Covid-19 Member Resource Center

Frequently asked questions

Updated April 11, 2023

For nearly three years, Blue Cross and Blue Shield of Kansas (BCBSKS) has worked with our members and providers to ease some of the financial stress and burdens during the COVID-19 pandemic. With the scheduled end of the declared public health emergency, BCBSKS will be aligning the coverage of COVID-19 prevention and treatment with other infectious diseases. Below are some helpful FAQs to help you understand the changes that will be effective May 12, 2023. For the most up-to-date information about COVID-19, please visit the Kansas Department of Health and Environment website.

Treatment

  • As of Jan. 1, 2022, BCBSKS members are responsible for member cost-sharing (co-pays, deductibles) for COVID-19 treatment. This includes coverage for treatment administered at a doctor’s office, telehealth, urgent care facility and emergency room, as well as in-patient hospital stays.

Vaccines

  • Coverage of COVID-19 vaccines and boosters, including any administration fees, will be covered as part of the Affordable Care Act's preventative benefits with no cost-sharing (co-pays, deductibles), when in network. There are some plans that are not covered by the ACA. Check your contract and benefits information in BlueAccess for details on how preventive services are covered by your specific plan.
  • If your last COVID-19 booster was prior to Sept. 2022, your protection from the virus may have weakened and you should consider getting an additional booster.

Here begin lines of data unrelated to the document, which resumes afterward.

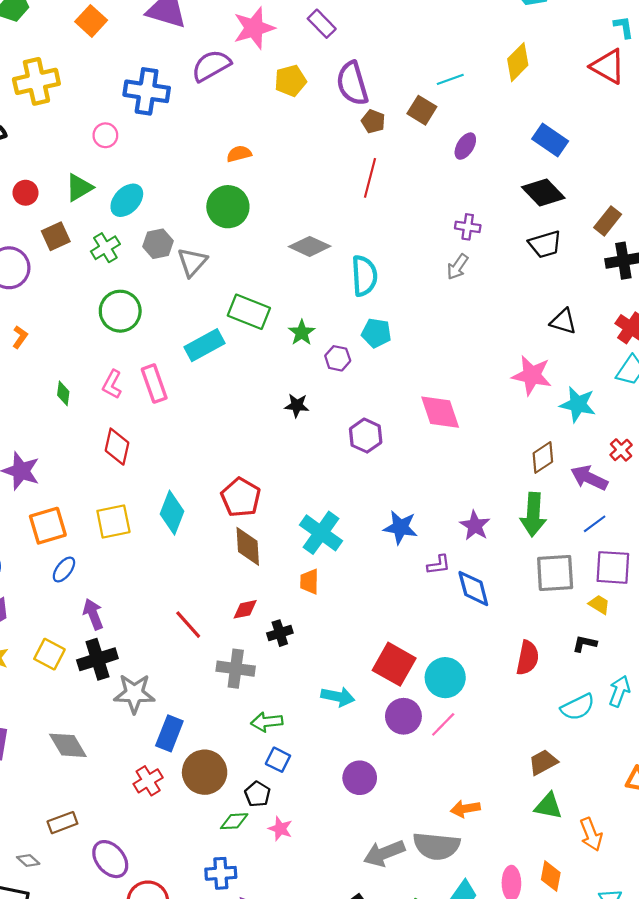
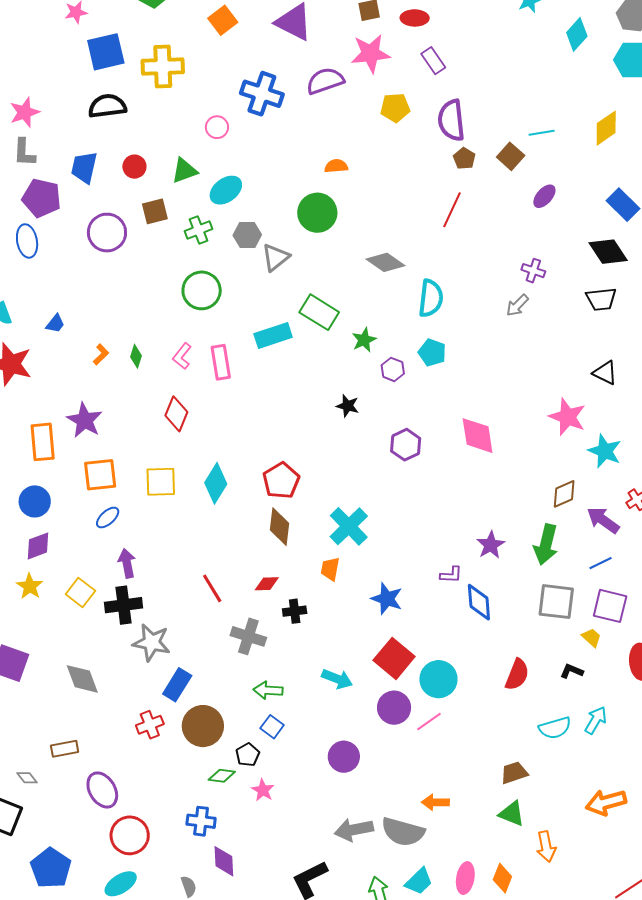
orange L-shape: (20, 337) -> (101, 354), moved
blue star: (400, 527) -> (387, 599), moved

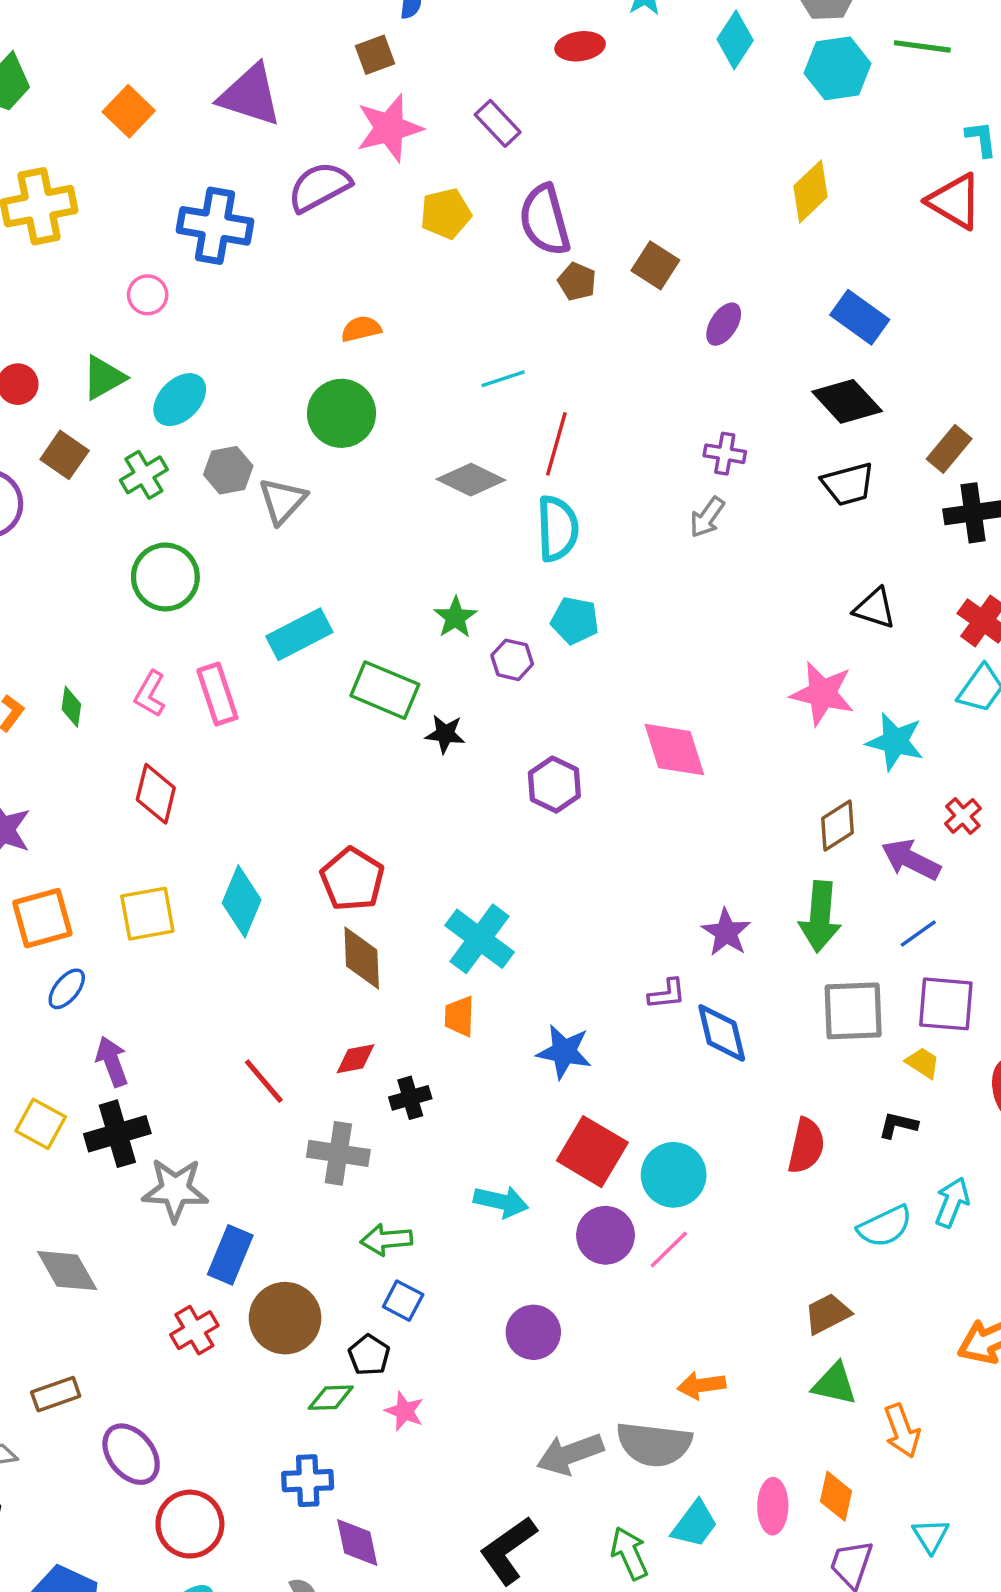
red ellipse: (415, 18) -> (580, 46), moved
cyan line: (542, 133) -> (503, 379), moved
red line: (452, 210) -> (556, 444), moved
brown square: (155, 211) -> (65, 455), turned -32
green rectangle: (319, 312) -> (385, 690), moved

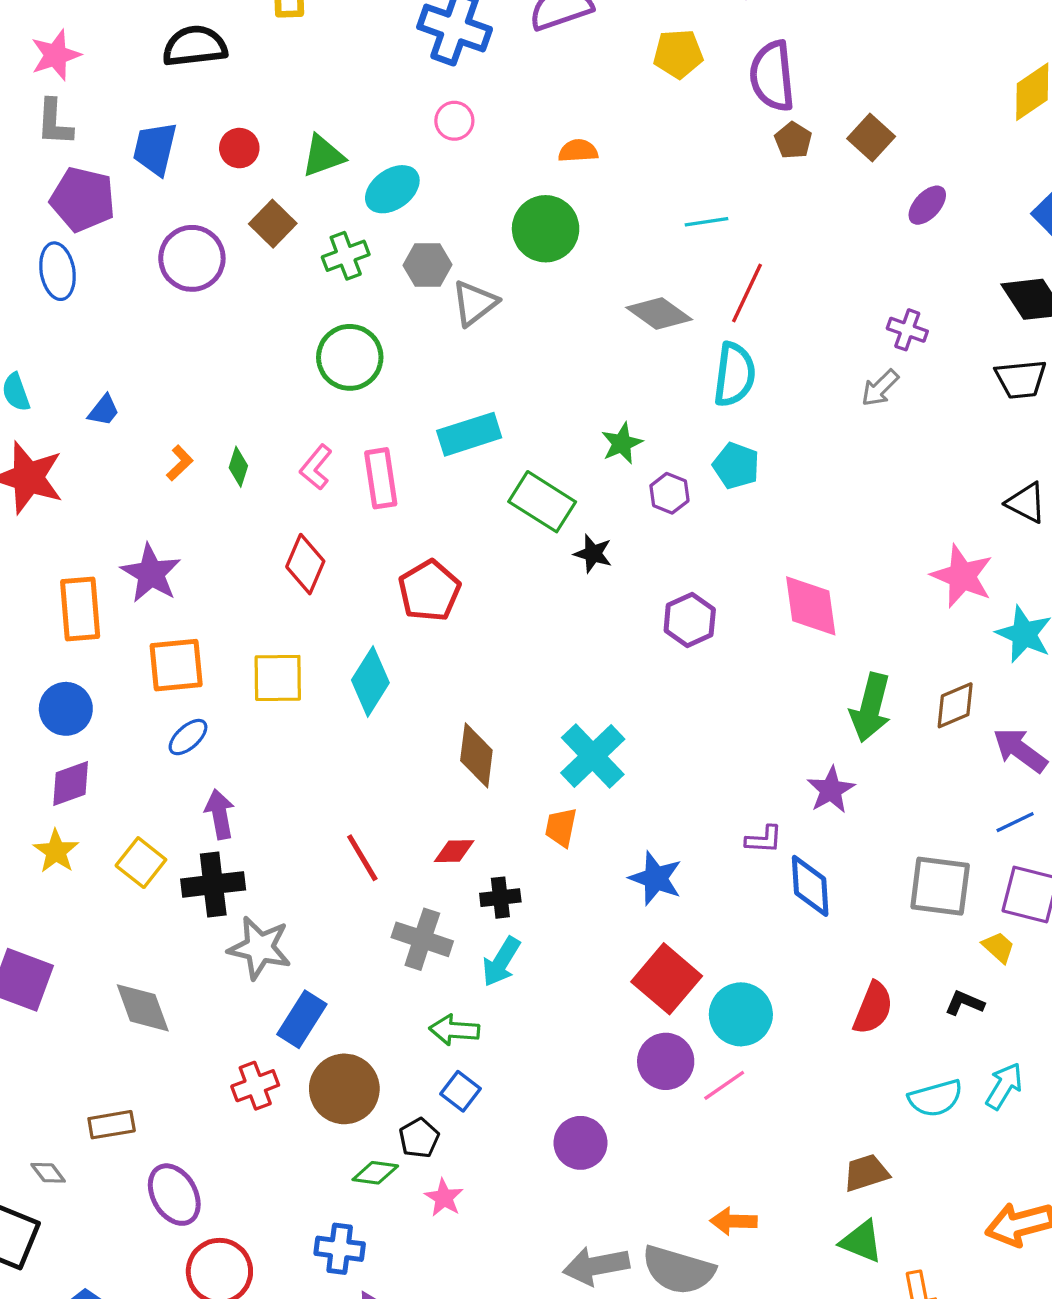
pink circle: (148, 295) -> (454, 121), moved
red pentagon: (352, 879) -> (429, 591), moved
green arrow: (820, 917) -> (871, 708), moved
cyan arrow: (501, 1202) -> (501, 962), moved, turned 99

Testing and related services

  • Members will now be responsible for member cost-sharing (co-pays, deductibles) for coverage of all COVID-19 testing and antibody testing. This includes diagnostic testing and related services, as well as antibody testing and related services.
  • Over-the-counter (OTC) tests will not be covered as part of the member's benefits. Members may pay for these on their own or use plans such as their Health Savings Accounts (HSA) and Flexible Spending Accounts (FSA) to purchase OTC tests.
  • Related services refer to additional testing and treatment provided during urgent care, emergency room, or in-person or telehealth provider visits that result in an order for or administration of a diagnostic test for COVID-19. Examples include, but are not limited to, flu tests and respiratory illness tests.

Telehealth/Telemedicine

  • Members are responsible for cost-sharing (co-pays, deductibles), and should check their specific plan benefits for details around their telehealth coverage.

Infusion Therapy

  • Members will now be responsible for member cost-sharing (co-pays, deductibles) for coverage of infusion therapy as a treatment for COVID-19.

Out-of-network providers

  • If you seek COVID-19 treatment or testing from a doctor or hospital (also called a provider) who is out of network (also known as a non-contracting provider) with BCBSKS, it may result in additional costs for you as the patient. It is important to “know before you go.” Visit bcbsks.com/find-a-doctor or call 800-432-3990 (toll-free) to make sure your doctor or hospital is contracted with us. However, if you have a medical emergency, always seek care at the closest emergency room.